Today’s the day state lawmakers take public testimony, on whether Wisconsin ought to legalize medical marijuana. Mike Meno with the Washington, D.C. based Marijuana Policy Project, says the bill is about protecting sick and dying patients, many of whom have not gotten relief from traditional pain treatments. “For thousands, and perhaps millions of Americans, marijuana is a medicine, nothing more, nothing less,” Meno says.

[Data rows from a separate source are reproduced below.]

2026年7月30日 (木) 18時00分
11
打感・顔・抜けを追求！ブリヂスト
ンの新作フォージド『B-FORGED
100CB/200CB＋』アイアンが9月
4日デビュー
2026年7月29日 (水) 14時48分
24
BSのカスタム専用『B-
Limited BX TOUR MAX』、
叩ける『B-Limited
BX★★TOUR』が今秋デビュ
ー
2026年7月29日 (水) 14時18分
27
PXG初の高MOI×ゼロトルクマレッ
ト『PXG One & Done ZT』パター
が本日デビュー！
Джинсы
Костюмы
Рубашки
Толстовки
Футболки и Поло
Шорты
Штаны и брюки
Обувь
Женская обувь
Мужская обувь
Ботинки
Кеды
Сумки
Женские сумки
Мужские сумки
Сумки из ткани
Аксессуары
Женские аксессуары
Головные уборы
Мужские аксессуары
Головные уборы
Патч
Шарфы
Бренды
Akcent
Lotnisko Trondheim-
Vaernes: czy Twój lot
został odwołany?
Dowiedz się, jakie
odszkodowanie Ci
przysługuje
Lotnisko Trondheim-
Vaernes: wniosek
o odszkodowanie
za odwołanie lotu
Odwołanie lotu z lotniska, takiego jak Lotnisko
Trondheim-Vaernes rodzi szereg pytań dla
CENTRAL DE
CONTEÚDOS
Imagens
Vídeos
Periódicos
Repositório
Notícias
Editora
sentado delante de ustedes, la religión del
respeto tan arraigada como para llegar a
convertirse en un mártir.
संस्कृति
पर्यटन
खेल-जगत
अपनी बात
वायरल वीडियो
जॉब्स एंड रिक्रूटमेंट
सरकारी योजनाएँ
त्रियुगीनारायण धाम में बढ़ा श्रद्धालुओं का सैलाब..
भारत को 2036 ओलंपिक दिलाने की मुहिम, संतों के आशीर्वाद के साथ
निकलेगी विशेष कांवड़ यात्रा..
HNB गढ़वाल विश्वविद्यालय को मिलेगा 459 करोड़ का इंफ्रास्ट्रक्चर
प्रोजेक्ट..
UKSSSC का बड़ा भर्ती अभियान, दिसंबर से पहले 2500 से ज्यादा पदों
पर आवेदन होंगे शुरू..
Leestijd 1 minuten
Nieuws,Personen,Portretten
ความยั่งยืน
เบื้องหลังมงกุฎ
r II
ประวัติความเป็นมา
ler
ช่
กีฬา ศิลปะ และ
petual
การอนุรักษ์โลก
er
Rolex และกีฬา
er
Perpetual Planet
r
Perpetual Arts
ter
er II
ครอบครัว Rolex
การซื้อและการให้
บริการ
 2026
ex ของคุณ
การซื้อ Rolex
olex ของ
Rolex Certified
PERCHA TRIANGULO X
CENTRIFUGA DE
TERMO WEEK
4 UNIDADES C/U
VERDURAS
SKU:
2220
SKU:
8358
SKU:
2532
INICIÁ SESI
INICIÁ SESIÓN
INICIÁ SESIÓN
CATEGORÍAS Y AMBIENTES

Opponents fear legalizing medical marijuana will send mixed messages on drug use, but Meno says it’s about fairness and compassion. “These people are not trying to get high, they’re trying to get better,” he says. And Meno says it’s not just about decriminalizing medical marijuana – it’s about patients no longer having to obtain the drug from criminals. “We shouldn’t force them to subject themselves to harm by trying to get this effective medicine on the street, from drug dealers.”
Assembly and Senate health committees are holding a public hearing on the bill today at the Capitol. SB 368 would allow seriously ill patients to use medical marijuana without fear of arrest or jail if their doctor recommends it. Qualifying patients with doctors’ notes could grow their own marijuana or obtain it from “compassion centers” around the state. If approved, Meno says Wisconsin would become the 14th state to allow use of marijuana as a medicine.